Apa yang bisa kita lihat dari kisah diatas, ya! Semua sama. Kehadiran orang baru. Aku tidak bisa beradaptasi dan memilih untuk tidak memperjuangkan apapun. Sehingga semua hal yang disebut dengan bakat alami terdengar seperti sesuatu yang sangat tidak berguna. Hanya gurauan belaka. Dan dari kisah diatas, ada sesuatu yang berbeda. Ya! Kepergian seseorang yang berharga. Aku tidak bilang kepergiannya mengubahku, tapi lebih tepatnya membentuk pribadiku.

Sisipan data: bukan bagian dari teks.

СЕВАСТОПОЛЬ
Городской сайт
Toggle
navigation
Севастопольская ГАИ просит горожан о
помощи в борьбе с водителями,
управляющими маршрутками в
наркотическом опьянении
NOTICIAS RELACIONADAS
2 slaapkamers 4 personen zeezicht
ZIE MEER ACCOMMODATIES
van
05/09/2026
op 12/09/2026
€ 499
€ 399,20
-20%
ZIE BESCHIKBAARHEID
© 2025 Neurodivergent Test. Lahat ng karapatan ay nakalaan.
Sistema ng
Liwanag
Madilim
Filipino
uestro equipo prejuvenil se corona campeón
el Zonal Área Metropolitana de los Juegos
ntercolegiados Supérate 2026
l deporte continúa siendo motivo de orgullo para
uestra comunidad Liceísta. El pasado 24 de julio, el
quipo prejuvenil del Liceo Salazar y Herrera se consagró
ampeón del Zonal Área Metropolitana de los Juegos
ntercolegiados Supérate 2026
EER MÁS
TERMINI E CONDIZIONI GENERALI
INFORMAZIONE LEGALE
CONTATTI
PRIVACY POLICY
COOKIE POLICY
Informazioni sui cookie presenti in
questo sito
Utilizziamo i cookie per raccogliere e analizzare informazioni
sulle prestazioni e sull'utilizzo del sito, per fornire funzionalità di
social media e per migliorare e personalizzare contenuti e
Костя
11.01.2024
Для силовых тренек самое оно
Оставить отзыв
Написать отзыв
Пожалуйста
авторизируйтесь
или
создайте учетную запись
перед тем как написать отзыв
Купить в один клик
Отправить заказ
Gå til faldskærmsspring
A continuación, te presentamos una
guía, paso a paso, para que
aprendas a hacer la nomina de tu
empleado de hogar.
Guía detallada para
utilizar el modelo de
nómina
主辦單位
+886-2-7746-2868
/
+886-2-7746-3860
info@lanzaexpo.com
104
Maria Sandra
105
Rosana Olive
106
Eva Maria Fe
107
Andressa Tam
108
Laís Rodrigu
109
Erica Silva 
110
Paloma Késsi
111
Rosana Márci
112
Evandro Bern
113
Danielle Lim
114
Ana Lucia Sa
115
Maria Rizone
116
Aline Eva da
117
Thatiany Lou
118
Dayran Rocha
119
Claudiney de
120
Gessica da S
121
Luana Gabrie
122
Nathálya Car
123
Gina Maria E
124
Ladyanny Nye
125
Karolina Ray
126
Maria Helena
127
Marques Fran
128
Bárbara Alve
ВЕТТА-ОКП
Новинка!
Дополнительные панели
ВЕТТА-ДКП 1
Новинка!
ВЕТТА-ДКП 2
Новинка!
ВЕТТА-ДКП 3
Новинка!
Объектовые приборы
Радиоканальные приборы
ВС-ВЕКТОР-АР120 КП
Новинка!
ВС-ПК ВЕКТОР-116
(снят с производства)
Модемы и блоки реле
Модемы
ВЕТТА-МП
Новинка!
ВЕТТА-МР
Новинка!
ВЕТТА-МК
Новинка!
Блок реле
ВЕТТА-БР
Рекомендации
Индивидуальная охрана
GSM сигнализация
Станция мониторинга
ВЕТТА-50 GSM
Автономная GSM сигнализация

Cita-citaku.. jadi pelukis, gagal! Aku mengalihkan minatku pada kedokteran. Karena ibuku guru biologi, aku membuka buku tersebut. Lebih tepatnya tentang penyakit-penyakit. Salah satunya kanker. Datang ke warnet untuk browsing tentang berbagai penyakit kanker dan penyembuhannya. Bahkan ketika dijamanku, seseorang lebih senang untuk bermain facebook, aku hanya login lalu browsing. Bahkan aku masih ingat, aku mengeluarkan 7000 untuk dua jam. Dengan kata lain, aku hanya jajan 1000 untuk dua hari karena uang jajanku 4000 perharinya. Perjuangan anak receh yang sangat disayangkan untuk diingat. Tapi semua itu sirna, aku gagal jadi dokter! Hahahahaha….. aku pun berpikir ulang, aku memutuskan untuk menjadi psikolog, aku ingin membantu orang-orang yang sakit dengan pikiran positif, setidaknya tidak ada lagi yang berpikir hidupnya dikejar kematian karena penyakitnya, setidaknya jika pun mereka akhirnya meninggal, mereka tetap melewati masa-masa bahagia selama sakit. Itu yang terusku pikirkan. Aku ingin kuliah di Jerman, karena bapak psikologi ada disana. Hahahaha… gratis memang, tapi keluargaku harus mengeluarkan uang untuk deposit sebesar 200juta pertahun. Hahahahah uang darimana!? Akhirnya aku beralih ke Jepang, tidak semahal di Jerman memang. Tapi, ya… tetap tidak bisa juga karena banyak hal. Oke, dalam negeri saja. Tapi unpad. Dan, ga keterima! L akhirnya “yang penting psikologi”. Dan berkuliahlah aku.

Yaaa… tidak ada kan cita-citaku yang tercapai? Jadi apa saja yang kau lakukan dalam 20 tahun hidupmu, mayat hidup! Semoga kalian yang membaca, tidak useless sepertiku. Aamiin. Bahagiakan kedua orang tua kalian. Kejar mimpi kalian. Setinggi-tingginya.